Hi!
Running our Spark Datasource with Spark set up locally should be fine, and if you’re able to run PySpark you should have access to the spark-shell command! Our docs give you a helping hand here https://github.com/cognitedata/cdp-spark-datasource/#quickstart, but the command is simply this
./bin/pyspark --packages com.cognite.spark.datasource:cdf-spark-datasource_2.12:2.0.10
Make sure to run it from the right directory (the command here should work if run from the folder where you have Spark installed), and please check the Scala version of your local installation and match it (I suggested 2.12 here, which is likely what you have)
Thanks for the reply @Håkon Trømborg . I got a dependency error when I ran this command, but I got a dependency error. My Scala version is 2.13.8. I can install Scala 2.12, but where can I get a list of all com.cognite.spark.datasource releases?
https://github.com/cognitedata/cdp-spark-datasource/releases
Releases are here, but I see we haven’t been keeping it fully up to date. 2.13 should also be fine, do you get an error when you use
./bin/pyspark --packages com.cognite.spark.datasource:cdf-spark-datasource_2.13:2.0.10
?
Yes, it does not find the dependency.
:: com.cognite.spark.datasource#cdf-spark-datasource_2.13;2.0.10: not found
is the top error message.
Does this help?
File "/opt/homebrew/Cellar/apache-spark/3.2.1/libexec/python/pyspark/java_gateway.py", line 108, in launch_gateway
raise RuntimeError("Java gateway process exited before sending its port number")
RuntimeError: Java gateway process exited before sending its port number
I can otherwise use Python3, Scala, and Java on my Mac (M1)
Seems I’m also a little bit out of date here, we made a breaking change some time back and changed the name of the artifact. Does this work?
com.cognite.spark.datasource:cdf-spark-datasource-fat_2.13
Some progress here, but still an error. It finds the package now, but new complaints. First some warnings which are suspicious
WARNING: An illegal reflective access operation has occurred
WARNING: Illegal reflective access by org.apache.spark.unsafe.Platform (file:/opt/homebrew/Cellar/apache-spark/3.2.1/libexec/jars/spark-unsafe_2.12-3.2.1.jar) to constructor java.nio.DirectByteBuffer(long,int)

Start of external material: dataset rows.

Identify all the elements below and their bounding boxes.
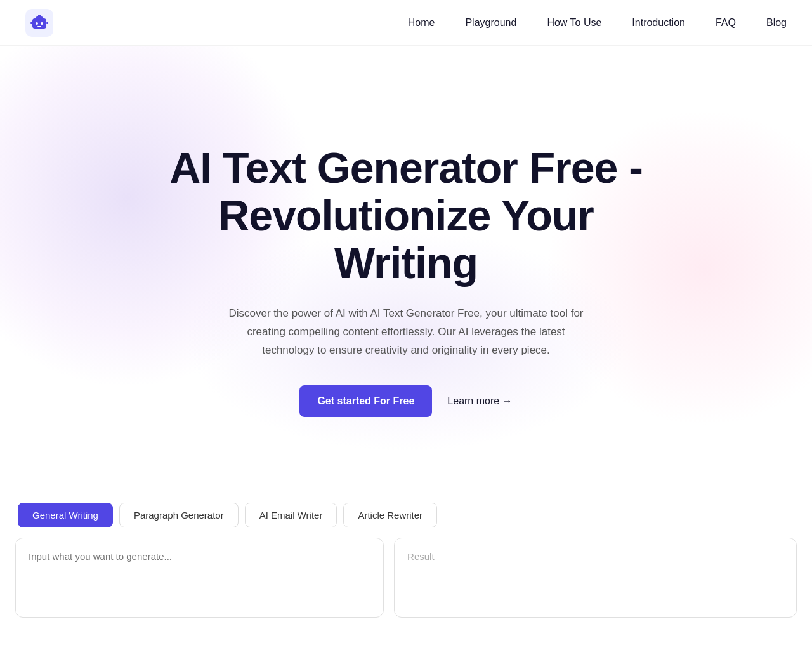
get-started-button[interactable]: Get started For Free bbox=[299, 385, 432, 417]
hero-section: AI Text Generator Free - Revolutionize Y… bbox=[0, 46, 812, 503]
tab-article-rewriter[interactable]: Article Rewriter bbox=[343, 503, 437, 527]
svg-point-4 bbox=[41, 22, 43, 25]
svg-rect-6 bbox=[30, 22, 32, 24]
svg-rect-7 bbox=[46, 22, 48, 24]
editor-input-box bbox=[15, 538, 384, 618]
tabs-bar: General Writing Paragraph Generator AI E… bbox=[15, 503, 797, 527]
hero-subtext: Discover the power of AI with AI Text Ge… bbox=[222, 305, 590, 360]
nav-playground[interactable]: Playground bbox=[465, 17, 516, 28]
tab-general-writing[interactable]: General Writing bbox=[18, 503, 113, 527]
logo[interactable] bbox=[25, 9, 53, 37]
svg-rect-9 bbox=[39, 15, 41, 17]
logo-icon bbox=[25, 9, 53, 37]
nav-blog[interactable]: Blog bbox=[766, 17, 787, 28]
nav-introduction[interactable]: Introduction bbox=[632, 17, 685, 28]
hero-buttons: Get started For Free Learn more → bbox=[169, 385, 643, 417]
editor-result-box: Result bbox=[394, 538, 797, 618]
tab-ai-email-writer[interactable]: AI Email Writer bbox=[245, 503, 337, 527]
svg-rect-2 bbox=[36, 16, 43, 20]
result-label: Result bbox=[407, 551, 435, 562]
editor-section: Result bbox=[0, 538, 812, 643]
hero-content: AI Text Generator Free - Revolutionize Y… bbox=[169, 144, 643, 416]
nav-links: Home Playground How To Use Introduction … bbox=[408, 17, 787, 29]
nav-home[interactable]: Home bbox=[408, 17, 435, 28]
editor-input[interactable] bbox=[29, 551, 370, 602]
tabs-section: General Writing Paragraph Generator AI E… bbox=[0, 503, 812, 527]
hero-headline: AI Text Generator Free - Revolutionize Y… bbox=[169, 144, 643, 286]
nav-faq[interactable]: FAQ bbox=[716, 17, 736, 28]
tab-paragraph-generator[interactable]: Paragraph Generator bbox=[119, 503, 239, 527]
nav-how-to-use[interactable]: How To Use bbox=[547, 17, 601, 28]
svg-rect-5 bbox=[37, 26, 41, 27]
svg-rect-8 bbox=[38, 15, 39, 17]
learn-more-button[interactable]: Learn more → bbox=[447, 395, 512, 407]
navbar: Home Playground How To Use Introduction … bbox=[0, 0, 812, 46]
svg-point-3 bbox=[36, 22, 38, 25]
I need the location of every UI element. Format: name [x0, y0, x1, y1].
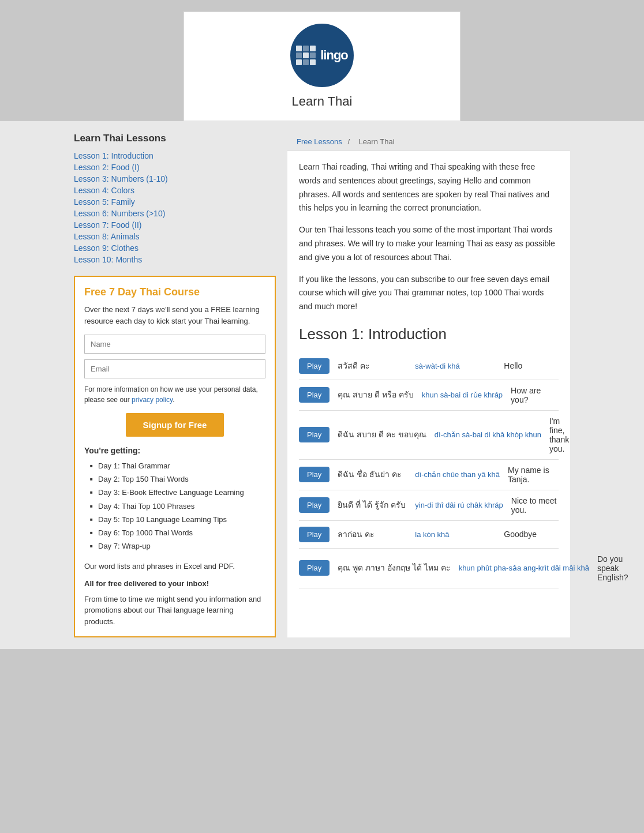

WARNING: Please consider reporting this to the maintainers of org.apache.spark.unsafe.Platform
WARNING: Use --illegal-access=warn to enable warnings of further illegal reflective access operations
WARNING: All illegal access operations will be denied in a future release
and then this error
:: loading settings :: url = jar:file:/opt/homebrew/Cellar/apache-spark/3.2.1/libexec/jars/ivy-2.5.0.jar!/org/apache/ivy/core/settings/ivysettings.xml
Exception in thread "main" java.lang.IllegalArgumentException: requirement failed: Provided Maven Coordinates must be in the form 'groupId:artifactId:version'. The coordinate provided is: com.cognite.spark.datasource:cdf-spark-datasource-fat_2.13
maybe it wants ::Version?
Ah right, yes it wants the version (didn’t paste the full coordinate in my latest comment), so please add 2.0.10.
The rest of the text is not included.